Usually, when talking about exceptions, in the discussion, two approaches prevail. The first is to use exceptions to handle any errors. Read even in "Clean code" that it would be nice to throw out return null and replace them with exceptions, not to null check and exception processing. Some use an exception even when the error really, but there is a certain situation - for example, there is no money in the account, throw exception; object has no required fields or invalid nonce - throw the exception.
And the second is to use exceptions only for certain exceptional situations, i.e. when the correct operation of the program after such a situation is not possible. And never use the exception if you do not want to do something meaningful. Other error processing regular means.

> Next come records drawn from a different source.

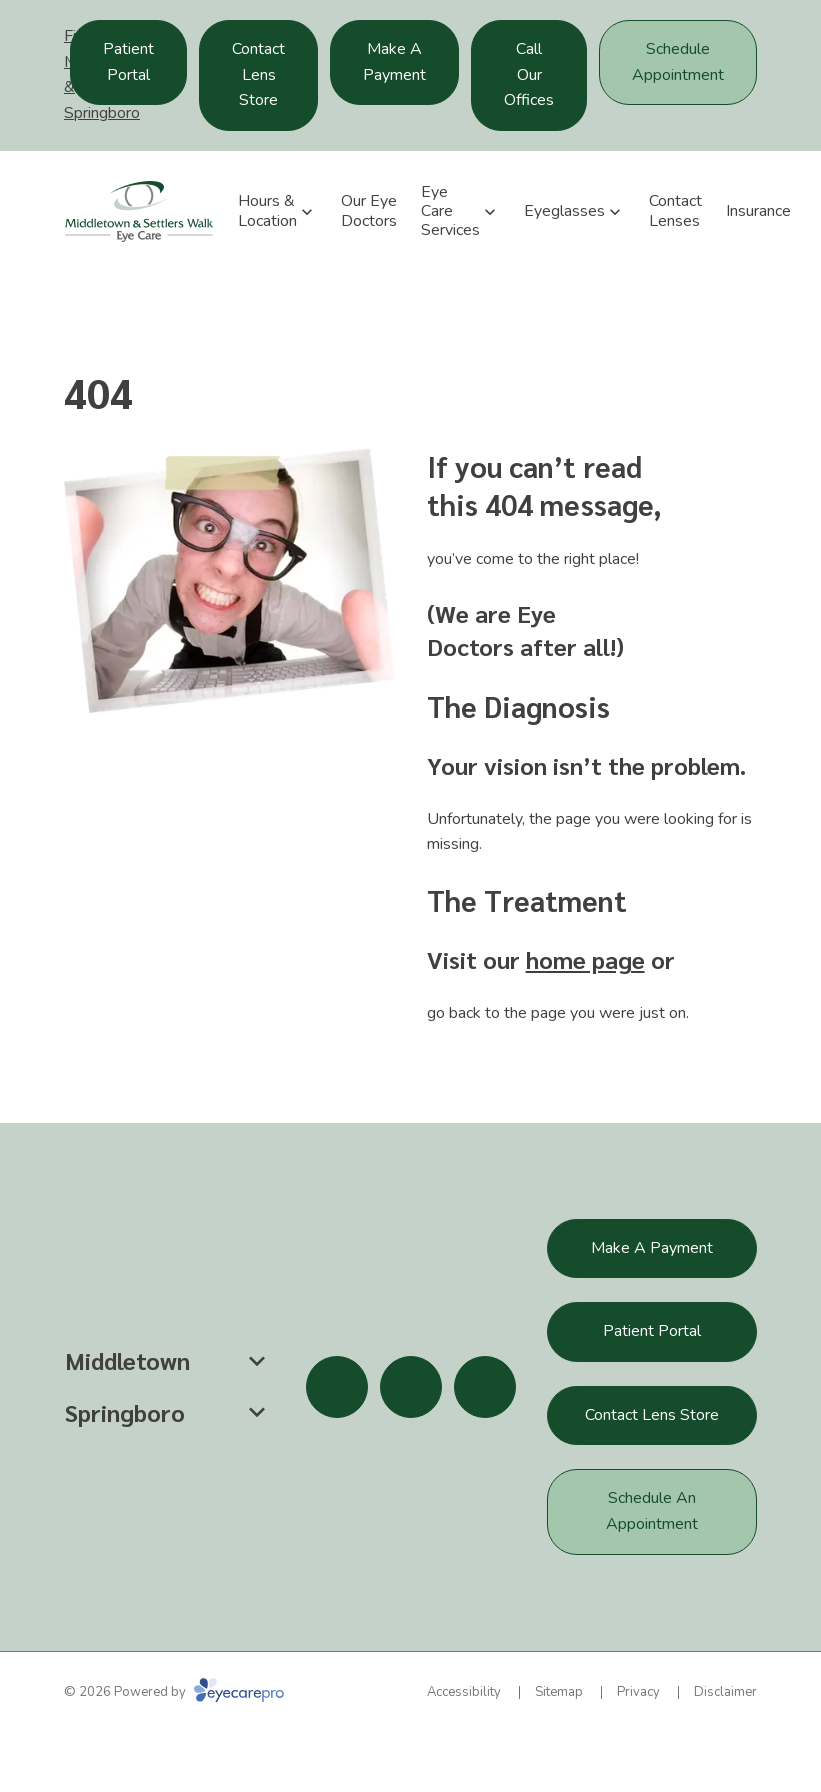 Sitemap (559, 1692)
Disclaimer (725, 1692)
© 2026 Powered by (174, 1692)
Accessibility (464, 1692)
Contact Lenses (675, 210)
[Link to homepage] (139, 211)
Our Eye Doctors (369, 210)
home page (585, 959)
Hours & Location (267, 210)
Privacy (638, 1692)
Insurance (758, 211)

I very rarely use exceptions, mostly when working with the database or with third-party API. But I understand why alive the first option the exceptions are very comfortable. Which approach is better and correct?
Thanks in advance.
The declared Java exception is bad. However, this declared exception, allow you to realize that there are three types of accidents.
1. The runtime feels bad, the execution of the program under the threat (the self test is triggered in some part of the program, not controlled by the programmer). For example, operation of a built-in detector that identifies an entry in someone else's memory. Fall out anywhere. In practice it is not necessary neither to throw nor catch.
2. Broken program logic (triggered self-test, depending on the programmer). Invalid argument, the boundary of the array. Fall out anywhere. They are often discarded and rarely get caught.
3. The unstable part of the software environment feels bad. File not found, no connection. Drop out at certain points. Often thrown away and often catch. In Java only need to declare them.
Thus, your holivar relates to the question: whether to throw an exception if the accident happened, the 3rd type? I have personally noticed similar issues only in a single language — C++. I think this is due to two things. 1) higher costs associated with certain methods of exception handling. 2) is Quite vague behavior of C++ when loss exception from the constructor.
If you move away from the lack of concrete language — even on the standard HTTP 404 "the way Indy" and "cURL path" is to throw an exception and report the missing document by other methods. For the first and for the second you can find a lot of arguments.